--- START ---
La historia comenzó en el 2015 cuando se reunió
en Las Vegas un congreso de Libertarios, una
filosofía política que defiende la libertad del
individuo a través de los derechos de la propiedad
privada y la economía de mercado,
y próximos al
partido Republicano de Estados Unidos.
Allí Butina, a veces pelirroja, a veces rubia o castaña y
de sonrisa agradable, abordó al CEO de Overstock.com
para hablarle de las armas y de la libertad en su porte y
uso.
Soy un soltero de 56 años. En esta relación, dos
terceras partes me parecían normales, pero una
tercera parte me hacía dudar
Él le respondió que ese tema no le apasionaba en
--- END ---
--- START ---
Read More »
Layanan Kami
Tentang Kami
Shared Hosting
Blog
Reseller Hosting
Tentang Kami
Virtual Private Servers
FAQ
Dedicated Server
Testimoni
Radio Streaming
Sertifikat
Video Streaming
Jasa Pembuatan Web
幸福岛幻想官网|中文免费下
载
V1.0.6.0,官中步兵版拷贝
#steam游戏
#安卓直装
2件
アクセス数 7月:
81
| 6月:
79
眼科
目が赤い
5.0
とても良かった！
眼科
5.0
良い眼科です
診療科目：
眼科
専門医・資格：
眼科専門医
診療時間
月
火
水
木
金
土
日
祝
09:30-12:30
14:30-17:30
--- END ---
TASK BRIEF - Out of the data above, transcribe exactly and only the lines starting with the line that has "La historia comenzó" and going on through the line that has "Él le respondió", both included.

SOLUTION TO THIS EXERCISE -
La historia comenzó en el 2015 cuando se reunió
en Las Vegas un congreso de Libertarios, una
filosofía política que defiende la libertad del
individuo a través de los derechos de la propiedad
privada y la economía de mercado,
y próximos al
partido Republicano de Estados Unidos.
Allí Butina, a veces pelirroja, a veces rubia o castaña y
de sonrisa agradable, abordó al CEO de Overstock.com
para hablarle de las armas y de la libertad en su porte y
uso.
Soy un soltero de 56 años. En esta relación, dos
terceras partes me parecían normales, pero una
tercera parte me hacía dudar
Él le respondió que ese tema no le apasionaba en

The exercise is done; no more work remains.